When something not so big or important happens you can still call it a 'minor revolution'. The Times reports one minor revolution in Edinburgh – people starting to live in some old buildings that had been used as offices for a long time.

Of the other words in my list 'coup' is used most often. This is a short way of saying 'coup d’état' and it usually refers to a revolution organised by people who are already quite close to the top of the government. A revolution organised by people a long way from power might be better called an 'uprising'.

In The Times, 'a revolt' or 'a mutiny' usually happens inside a British political party when ordinary Members of Parliament disagree with the leaders of their party. But the newspaper also mentions a revolt by shareholders who did not agree with the managers of the company they had invested in.

'Takeover' belongs especially to the field of business. In March 1995 there was a big story about the 'hostile takeover bid' by Glaxo for another pharmaceutical company – Wellcome.

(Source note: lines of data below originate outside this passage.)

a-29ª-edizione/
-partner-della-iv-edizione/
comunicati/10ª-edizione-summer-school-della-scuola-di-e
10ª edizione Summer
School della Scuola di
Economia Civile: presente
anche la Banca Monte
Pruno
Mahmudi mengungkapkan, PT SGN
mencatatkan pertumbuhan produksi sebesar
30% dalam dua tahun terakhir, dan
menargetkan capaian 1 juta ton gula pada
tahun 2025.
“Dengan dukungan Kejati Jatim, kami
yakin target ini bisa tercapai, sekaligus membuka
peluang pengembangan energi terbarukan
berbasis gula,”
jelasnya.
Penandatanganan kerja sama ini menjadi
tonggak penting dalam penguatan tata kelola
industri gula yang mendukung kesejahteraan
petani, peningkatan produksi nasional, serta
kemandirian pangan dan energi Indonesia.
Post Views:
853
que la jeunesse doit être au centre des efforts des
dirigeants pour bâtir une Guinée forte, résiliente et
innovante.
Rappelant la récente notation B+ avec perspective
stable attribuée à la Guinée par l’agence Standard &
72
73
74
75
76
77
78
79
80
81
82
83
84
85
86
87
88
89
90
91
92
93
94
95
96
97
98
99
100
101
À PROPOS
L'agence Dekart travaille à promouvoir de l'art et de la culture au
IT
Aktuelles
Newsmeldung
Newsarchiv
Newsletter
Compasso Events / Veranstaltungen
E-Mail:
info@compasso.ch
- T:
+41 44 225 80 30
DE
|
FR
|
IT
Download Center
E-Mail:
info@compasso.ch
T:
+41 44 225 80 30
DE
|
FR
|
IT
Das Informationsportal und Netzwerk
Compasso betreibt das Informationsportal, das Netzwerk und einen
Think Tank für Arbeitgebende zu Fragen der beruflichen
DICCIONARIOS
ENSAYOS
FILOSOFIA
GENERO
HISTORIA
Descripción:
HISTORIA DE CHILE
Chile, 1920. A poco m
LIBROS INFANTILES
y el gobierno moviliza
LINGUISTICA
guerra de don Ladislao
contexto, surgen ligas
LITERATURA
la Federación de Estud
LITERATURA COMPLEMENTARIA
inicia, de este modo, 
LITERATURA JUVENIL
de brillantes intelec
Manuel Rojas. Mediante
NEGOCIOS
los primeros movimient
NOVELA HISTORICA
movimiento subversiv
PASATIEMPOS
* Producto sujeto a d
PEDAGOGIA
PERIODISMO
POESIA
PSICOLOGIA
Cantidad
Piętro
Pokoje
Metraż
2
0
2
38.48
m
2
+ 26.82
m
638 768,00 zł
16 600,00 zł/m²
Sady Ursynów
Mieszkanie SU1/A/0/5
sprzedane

I think Zhirinovskiy was right – 'revolution' is a word that makes you want to believe in it. It means 'this is better than what there was before'. Of course, The Times is not a revolutionary newspaper, but in this case it chooses words just like those 'socialist worker' students optimistically waiting for the revolution which will automatically make everything better.





Revolutions are the way people scream their inconformities of the way they are living, and it's a great way to change the things you don't agree with to leave your comfort zone and start to renew your life and the life of the people you live with, the society you are in contact almoste very day.

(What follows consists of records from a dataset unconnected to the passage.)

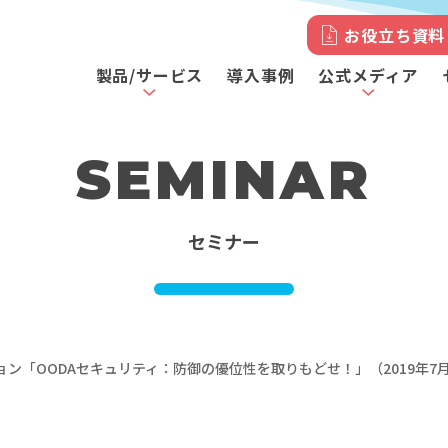
お役立ち資料
製品/サービス
導入事例
公式メディア
SEMINAR
セミナー
ョン「OODAセキュリティ：防御の優位性を取りもどせ！」（2019年7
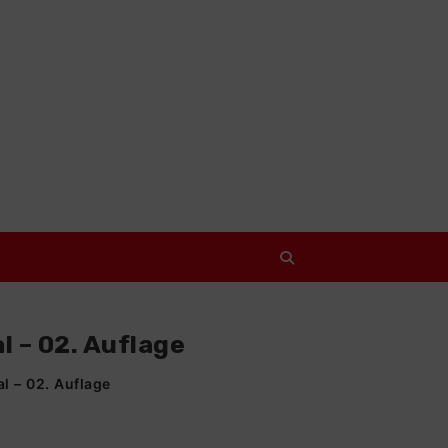
 – 02. Auflage
l – 02. Auflage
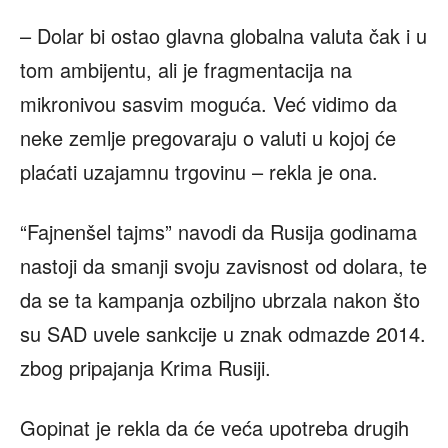
– Dolar bi ostao glavna globalna valuta čak i u
tom ambijentu, ali je fragmentacija na
mikronivou sasvim moguća. Već vidimo da
neke zemlje pregovaraju o valuti u kojoj će
plaćati uzajamnu trgovinu – rekla je ona.
“Fajnenšel tajms” navodi da Rusija godinama
nastoji da smanji svoju zavisnost od dolara, te
da se ta kampanja ozbiljno ubrzala nakon što
su SAD uvele sankcije u znak odmazde 2014.
zbog pripajanja Krima Rusiji.
Gopinat je rekla da će veća upotreba drugih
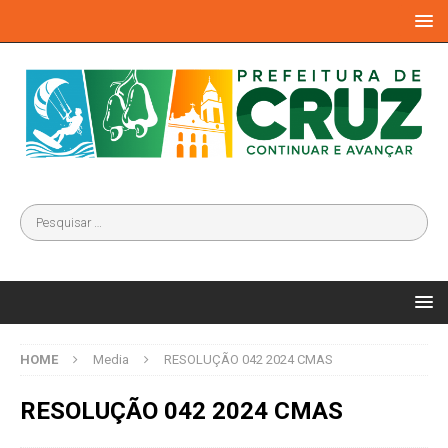
HOME
Media
RESOLUÇÃO 042 2024 CMAS
RESOLUÇÃO 042 2024 CMAS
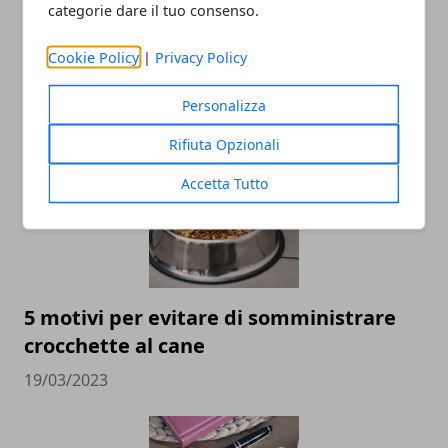
categorie dare il tuo consenso.
Cookie Policy
|
Privacy Policy
ARTICOLI CORRELATI
Personalizza
Rifiuta Opzionali
Accetta Tutto
5 motivi per evitare di somministrare
crocchette al cane
19/03/2023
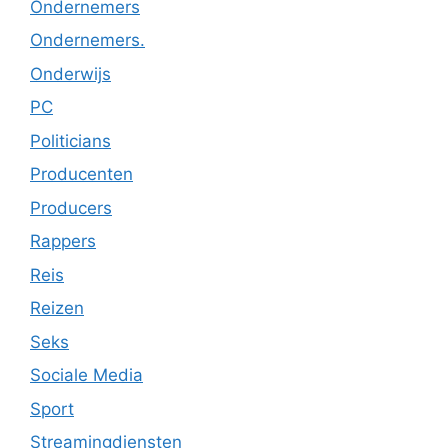
Ondernemers
Ondernemers.
Onderwijs
PC
Politicians
Producenten
Producers
Rappers
Reis
Reizen
Seks
Sociale Media
Sport
Streamingdiensten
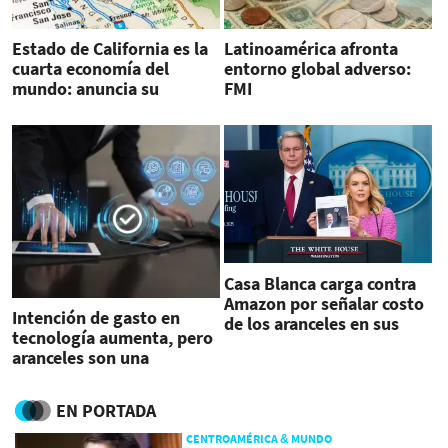
Estado de California es la
Latinoamérica afronta
cuarta economía del
entorno global adverso:
mundo: anuncia su
FMI
gobernador, quien llama a
protegerla
Casa Blanca carga contra
Amazon por señalar costo
Intención de gasto en
de los aranceles en sus
tecnología aumenta, pero
productos
aranceles son una
amenaza
EN PORTADA
CENTROAMÉRICA & MUNDO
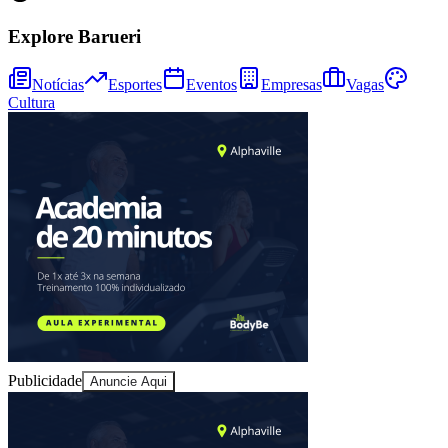
Explore Barueri
Notícias
Esportes
Eventos
Empresas
Vagas
Cultura
Athletico-PR
Publicidade
Anuncie Aqui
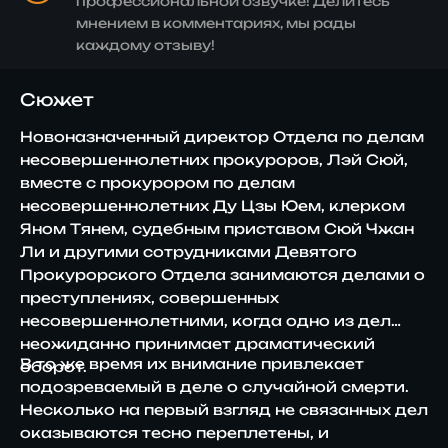
профессиональной озвучке! Делитесь
мнением в комментариях, мы рады
каждому отзыву!
Сюжет
Новоназначенный директор Отдела по делам
несовершеннолетних прокуроров, Лэй Сюй,
вместе с прокурором по делам
несовершеннолетних Ду Цзы Юем, клерком
Яном Тянем, судебным приставом Сюй Чжан
Ли и другими сотрудниками Девятого
Прокурорского Отдела занимаются делами о
преступлениях, совершенных
несовершеннолетними, когда одно из дел
неожиданно принимает драматический
В то же время их внимание привлекает
оборот.
подозреваемый в деле о случайной смерти.
Несколько на первый взгляд не связанных дел
оказываются тесно переплетены, и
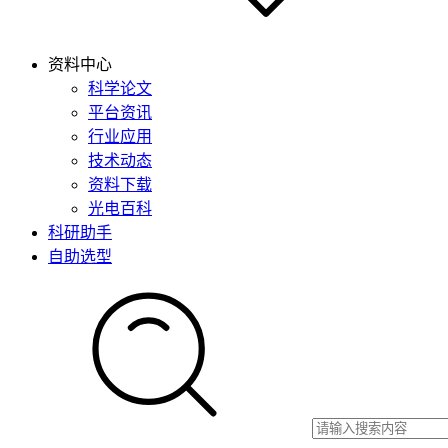
资料中心
科学论文
平台资讯
行业应用
技术动态
资料下载
光电百科
科研助手
自助选型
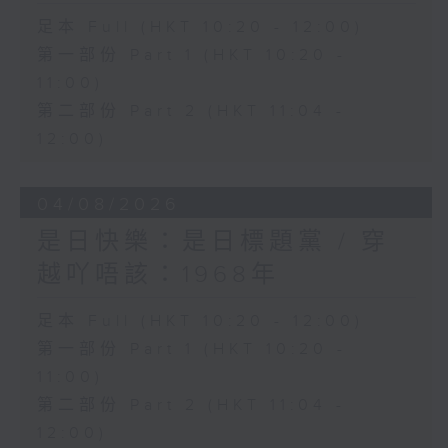
足本 Full (HKT 10:20 - 12:00)
第一部份 Part 1 (HKT 10:20 -
11:00)
第二部份 Part 2 (HKT 11:04 -
12:00)
04/08/2026
是日快樂：是日標題黨 / 穿
越吖唔該：1968年
足本 Full (HKT 10:20 - 12:00)
第一部份 Part 1 (HKT 10:20 -
11:00)
第二部份 Part 2 (HKT 11:04 -
12:00)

Good article. Words are really powerful, above all when regarding political and social situations. I do agree about the "positive meaning" that the word revolution can has, but I also think that we all are influenced by history in this sense. Nowadays, "revolution" has become a dangerous word that implies blood and violence, no matter what. This happens because, actually, in the past revolutions almost never have resolved pacifically.
In my view, in past decades "revolution" could be a word that ispired freedom and emancipation, but now it is just a term that designs an ideological contrast or a different position from the status quo, but it seems not to lead to effective changes, because its meaning is full of violence and fear, acquired from the past. But maybe I am too negative..
Anyway, I totally agree with the fact that words have a huge power and we must to be careful in using them.

This is a great article because it makes think on how words are powerful: if you talk about "revolution" the most of the people will think at a change that is necessary for society, instead using "coup" you'll think about a struggle at the top of powers and so on... The choice of words for describing history makes it happen in a way instead of in another. What's sure is that there is at least more than one unique truth for each historical and human event.

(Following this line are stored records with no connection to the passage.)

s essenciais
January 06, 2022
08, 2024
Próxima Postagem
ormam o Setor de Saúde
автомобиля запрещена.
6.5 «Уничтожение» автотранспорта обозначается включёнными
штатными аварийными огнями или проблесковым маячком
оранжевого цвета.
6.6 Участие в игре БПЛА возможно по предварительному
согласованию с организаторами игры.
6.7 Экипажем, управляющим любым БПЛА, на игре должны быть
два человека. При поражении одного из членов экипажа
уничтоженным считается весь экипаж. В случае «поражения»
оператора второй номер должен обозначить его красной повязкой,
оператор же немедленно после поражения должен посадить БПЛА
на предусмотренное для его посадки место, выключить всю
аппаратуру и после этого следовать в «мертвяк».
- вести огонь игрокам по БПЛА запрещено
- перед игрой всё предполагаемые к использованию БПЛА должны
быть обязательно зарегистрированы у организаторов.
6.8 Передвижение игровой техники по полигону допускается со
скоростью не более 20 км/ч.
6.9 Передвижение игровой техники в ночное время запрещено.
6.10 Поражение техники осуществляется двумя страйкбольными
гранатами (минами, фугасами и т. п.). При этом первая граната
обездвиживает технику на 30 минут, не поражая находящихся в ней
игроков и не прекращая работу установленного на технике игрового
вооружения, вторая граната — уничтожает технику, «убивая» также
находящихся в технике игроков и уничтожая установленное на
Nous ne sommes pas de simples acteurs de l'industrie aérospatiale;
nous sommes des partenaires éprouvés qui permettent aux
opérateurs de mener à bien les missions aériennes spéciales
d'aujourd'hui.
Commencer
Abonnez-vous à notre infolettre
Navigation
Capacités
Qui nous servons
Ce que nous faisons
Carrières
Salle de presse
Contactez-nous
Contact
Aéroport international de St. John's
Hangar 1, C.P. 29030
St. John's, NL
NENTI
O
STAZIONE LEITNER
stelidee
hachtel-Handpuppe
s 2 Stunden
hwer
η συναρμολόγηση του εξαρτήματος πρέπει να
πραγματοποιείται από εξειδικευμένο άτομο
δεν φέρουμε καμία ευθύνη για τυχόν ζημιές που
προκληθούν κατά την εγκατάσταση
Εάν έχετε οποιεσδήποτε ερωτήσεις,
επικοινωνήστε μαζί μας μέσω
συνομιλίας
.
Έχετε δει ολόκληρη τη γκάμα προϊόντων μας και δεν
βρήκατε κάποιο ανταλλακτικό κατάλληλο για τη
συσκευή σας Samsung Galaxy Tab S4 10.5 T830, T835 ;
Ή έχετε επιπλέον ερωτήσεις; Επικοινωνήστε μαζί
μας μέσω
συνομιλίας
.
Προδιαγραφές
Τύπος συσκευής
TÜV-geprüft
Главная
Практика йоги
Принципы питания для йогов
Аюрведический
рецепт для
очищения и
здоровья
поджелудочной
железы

Well,I believe there is no need of revolutions.The revolutions probably get bloody and often end up a failure.But i believe that a vote has more power to change the system than a revolution.

Good article... thank you for share with us. Also revolutions should be for benefit of all people.

I do agree, revolution has been a trend in politics and looks sexy when talked about.....
My country Nepal has seen so called political and social revolution for 4 times in last 70 years still it is going on......
there is no any away out of it .......  society loves change.... revolution brings change...  with new faces in power..... for general public all is same there is only hope nothing more...... hope of another greater  revolution that brings ultimate change...( but what it is???).

Great article, I'm from Colombia and  think it would be great to talk about what happen in south America, in Venezuela a man reins for 14 years and his legacy is still running the country that's some kind of revolution, in Colombia there is a figure of a president who rule for a long time and still has some power despite his no longer the president (Uribe), and he change so many things.

it's a very urgent topic to discuss

Hello everybody,  I´m from Venezuela.  very good this topic!!!